Database engines typically use a two-layered key architecture. At the top layer is a master encryption key that is the root of data protection. Losing this key is equivalent to losing the database, so it obviously needs to be highly durable. At the second layer are table keys used to protect table-spaces and/or columns. These table keys are stored with the database as blobs encrypted by the master encryption key. This architecture maps to the following operations on the HSM:
1. Initial generation of master key for each database.
2. Generation and encryption of table keys with the master key.
3. Decryption of table keys when the database needs to access encrypted elements.
4. Generation of new master keys during a re-key and then re-encrypting all table keys with it.
5. Generation and encryption of new table keys for storage in the database (often done in a software module).
The HSM is not involved in the use of table keys. Instead it provides the strong protection of the MEK which is used to protect the table keys. Users must follow backup procedures to ensure their MEK is as durable as the database itself. Refer to the backup section of this manual for proper backup procedures.

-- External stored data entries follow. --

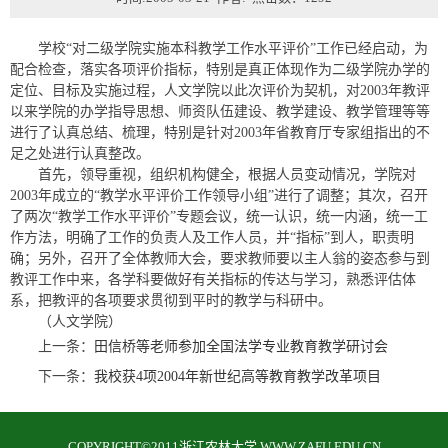
学校“对二级学院实施本科教学工作水平评价”工作已经启动，为
配合检查，落实各项评价指标，特别是真正体现作为二级学院办学的
定位、目标及实施过程，人文学院以此次评价为契机，对2003年教评
以来学院的办学指导思想、师资队伍建设、教学建设、教学管理等等
进行了认真总结、梳理，特别是针对2003年省教育厅专家组指出的不
足之处进行认真整改。
首先，领导重视，组织机构健全，根据人员变动情况，学院对
2003年成立的“教学水平评价工作领导小组”进行了调整；其次，召开
了两次“教学工作水平评价”专题会议，统一认识，统一内涵，统一工
作方法，明确了工作的负责人及工作人员，并“指标”到人，职责明
确；另外，召开了全体教师大会，要求教师要以主人翁的姿态参与到
教评工作中来，各学科要做好有关指标的传达与学习，熟悉评估体
系，把教评的各项要求贯彻到平时的教学与科研中。
（人文学院）
上一条：
田信桥等老师参加全国法学专业教育教学研讨会
下一条：
我校获4项2004年新世纪高等教育教学改革项目
COPYRIGHT©2011浙江农林大学 WWW.ZAFU.EDU.CN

When the HSMs are configured as an HA group the database’s master key is automatically and transparently replicated to all the members when the key is created; and each time it is re-keyed. If an HSM group member was offline or fails during the replication it does not immediately receive a copy of the key. Instead the HA group proceeds after replicating to all of the active members. Once a member is re-joined to the group the HSM client automatically replicates the new master keys to the recovered member.

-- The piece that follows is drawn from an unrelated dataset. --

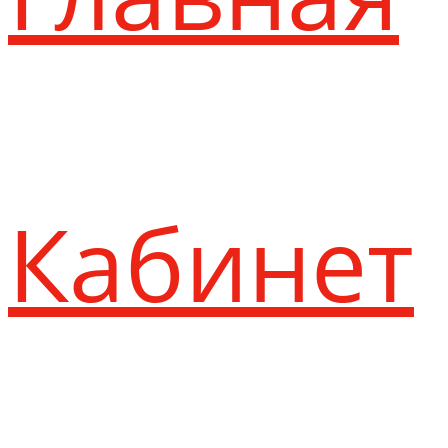
Кабинет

With this in mind, before every re-key event the user should ensure the HA group has sufficient redundancy. A re-key will succeed so long as one HA group member exists, but proceeding with too few HSMs will result in an availability risk. For example, proceeding with only one HSM means the new master key will be at risk since it exists only on a single HSM. Even with sufficient redundancy, SafeNet recommends maintaining an offline backup of a database’s master key.
While a database is up and running the master key exists on all members in the HA group. As such, requests to encrypt or decrypt table keys are distributed across the entire group. So the load-balancing feature is able to deliver improved performance and scalability when the database requires a large number of accesses to the table keys. With that said, most deployments will not need much load-balancing as the typical database deployment results in a small number of table keys.
While the table keys are re-keyed, new keys are generated in the HSM and encrypted for storage in the database. Within an HA group, these keys are generated on the primary HSM and then, even though they exist on the HSM for only a moment, they are replicated to the entire HSM group as part of the availability logic. These events are infrequent enough that this extra replication has minimal impact.
The SafeNet high availability and load balancing features provide an excellent set of tools to scale applications and manage availability of cryptographic services without compromising the integrity of cryptographic keys. They do not need to be copied out of an HSM and stored in a file to achieve high levels of availability. Indeed, recovery from many failures is much more rapid with Luna’s keys-in-hardware approach since each HSM maintains its own copy of all keys directly inside it. A broad range of deployment options are supported that allow solution architects to achieve the availability needed in a manner that optimizes the cost and performance without compromising the assurance of the solution.